Removing nodes with Scale-in events

A scale-in event is when the auto-scaling technology decides it is time to delete the virtual machine via a schedule or a metric-based trigger.

Removing a task node

A task node is a node where the task cap is greater than 0. By default, all nodes are task nodes because the default task cap is 5. However, you can configure UI-Only nodes by setting the task cap to 0. When the underlying VM hosting a task node is deleted, the following will happen:

  • Any in-process tasks, including deployments and runbook runs, will fail but will still appear as being executed.
  • The node will stop updating the OctopusServerNodes table.
  • After 60 minutes, the in-process tasks that failed will be marked as canceled by another node in the High Availability cluster.

While High Availability was designed to add nodes quickly, it was not designed to delete nodes quickly. The assumption was made when a node went offline; it was for a server restart. It was not designed to handle scale-in events from an auto-scaling technology automatically.

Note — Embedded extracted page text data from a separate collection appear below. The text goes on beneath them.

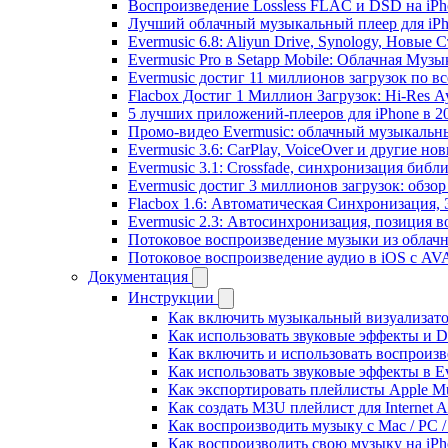
Воспроизведение Lossless FLAC и DSD на iPho
Лучший облачный музыкальный плеер для iPh
Evermusic 6.8: Aliyun Drive, Synology, Новые 
Evermusic Pro в Setapp Mobile: Облачная Музы
Evermusic достиг 11 миллионов загрузок по в
Flacbox Достиг 1 Миллион Загрузок: Hi-Res А
5 лучших приложений-плееров для iPhone в 2
Промо-видео Evermusic: облачный музыкальн
Evermusic 3.6: CarPlay, VoiceOver и другие но
Evermusic 3.1: Crossfade, синхронизация библ
Evermusic достиг 3 миллионов загрузок: обзо
Flacbox 1.6: Автоматическая Синхронизация
Evermusic 2.3: Автосинхронизация, позиция в
Потоковое воспроизведение музыки из облачн
Потоковое воспроизведение аудио в iOS с AVA
Документация
Инструкции
Как включить музыкальный визуализатор
Как использовать звуковые эффекты и DSP
Как включить и использовать воспроизве
Как использовать звуковые эффекты в E
Как экспортировать плейлисты Apple Mu
Как создать M3U плейлист для Internet A
Как воспроизводить музыку с Mac / PC 
Как воспроизводить свою музыку на iPh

Auto-scaling technologies don’t let you run scripts directly on virtual machines as they are being deleted. They will typically publish a message you can process. Because of that, you’ll need to leverage the Octopus Deploy REST API to do the following:

  • Enable drain mode on the node. While that is enabled, it will prevent the node from picking up new tasks and will attempt to finish in-process tasks.
  • Wait until either the node is marked offline or all tasks have finished processing.
  • Cancel any in-process tasks if the node is marked offline and there are tasks processing.
  • Delete the node from the OctopusServerNodes table.

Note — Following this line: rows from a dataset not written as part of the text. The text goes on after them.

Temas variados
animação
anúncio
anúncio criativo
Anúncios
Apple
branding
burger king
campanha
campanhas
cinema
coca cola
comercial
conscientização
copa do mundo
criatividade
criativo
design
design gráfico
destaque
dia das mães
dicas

The user required to run this script will need Administrator rights to your cluster. We recommend creating a service account and store that API Key securely.

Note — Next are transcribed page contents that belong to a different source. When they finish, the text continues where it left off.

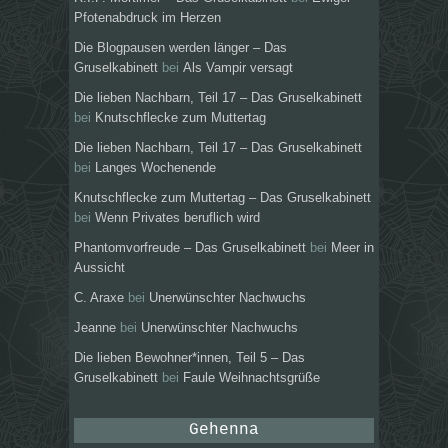
Pfotenabdruck im Herzen
Die Blogpausen werden länger – Das
Gruselkabinett
bei
Als Vampir versagt
Die lieben Nachbarn, Teil 17 – Das Gruselkabinett
bei
Knutschflecke zum Muttertag
Die lieben Nachbarn, Teil 17 – Das Gruselkabinett
bei
Langes Wochenende
Knutschflecke zum Muttertag – Das Gruselkabinett
bei
Wenn Privates beruflich wird
Phantomvorfreude – Das Gruselkabinett
bei
Meer in
Aussicht
C. Araxe
bei
Unerwünschter Nachwuchs
Jeanne
bei
Unerwünschter Nachwuchs
Die lieben Bewohner*innen, Teil 5 – Das
Gruselkabinett
bei
Faule Weihnachtsgrüße
Gehenna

$octopusUrl = "URL of your instances" # e.g. https://samples.octopus.app
$octopusApiKey = "YOUR API KEY"
$nodeName = "Name of node to delete"

function Write-OctopusVerbose
{
    param($message)
    
    Write-Host $message  
}

function Write-OctopusInformation
{
    param($message)
    
    Write-Host $message  
}

function Write-OctopusSuccess
{
    param($message)

    Write-Host $message 
}

function Write-OctopusWarning
{
    param($message)

    Write-Warning "$message" 
}

function Write-OctopusCritical
{
    param ($message)

    Write-Error "$message" 
}

function Invoke-OctopusApi
{
    param
    (
        $octopusUrl,
        $endPoint,
        $spaceId,
        $apiKey,
        $method,
        $item    
    )

    $octopusUrlToUse = $OctopusUrl
    if ($OctopusUrl.EndsWith("/"))
    {
        $octopusUrlToUse = $OctopusUrl.Substring(0, $OctopusUrl.Length - 1)
    }

    if ([string]::IsNullOrWhiteSpace($SpaceId))
    {
        $url = "$octopusUrlToUse/api/$EndPoint"
    }
    else
    {
        $url = "$octopusUrlToUse/api/$spaceId/$EndPoint"    
    }  

    try
    {        
        if ($null -ne $item)
        {
            $body = $item | ConvertTo-Json -Depth 10
            Write-OctopusVerbose $body

            Write-OctopusInformation "Invoking $method $url"
            return Invoke-RestMethod -Method $method -Uri $url -Headers @{"X-Octopus-ApiKey" = "$ApiKey" } -Body $body -ContentType 'application/json; charset=utf-8' 
        }

        Write-OctopusVerbose "No data to post or put, calling bog standard invoke-restmethod for $url"
        $result = Invoke-RestMethod -Method $method -Uri $url -Headers @{"X-Octopus-ApiKey" = "$ApiKey" } -ContentType 'application/json; charset=utf-8'

        return $result               
    }
    catch
    {
        if ($null -ne $_.Exception.Response)
        {
            if ($_.Exception.Response.StatusCode -eq 401)
            {
                Write-OctopusCritical "Unauthorized error returned from $url, please verify API key and try again."
            }
            elseif ($_.Exception.Response.statusCode -eq 403)
            {
                Write-OctopusCritical "Forbidden error returned from $url, please verify API key and try again."
            }
            else
            {                
                Write-OctopusVerbose -Message "Error calling $url $($_.Exception.Message) StatusCode: $($_.Exception.Response.StatusCode )"
            }            
        }
        else
        {
            Write-OctopusVerbose $_.Exception
        }
    }

    Throw "There was an error calling the Octopus API please check the log for more details."
}

function Get-OctopusNode
{
    param (
        $nodeName,
        $octopusUrl,
        $octopusApiKey
    )

    $nodeList = Invoke-OctopusApi -endPoint "octopusservernodes/summary" -spaceId $null -octopusUrl $octopusUrl -apiKey $octopusApiKey -method "GET"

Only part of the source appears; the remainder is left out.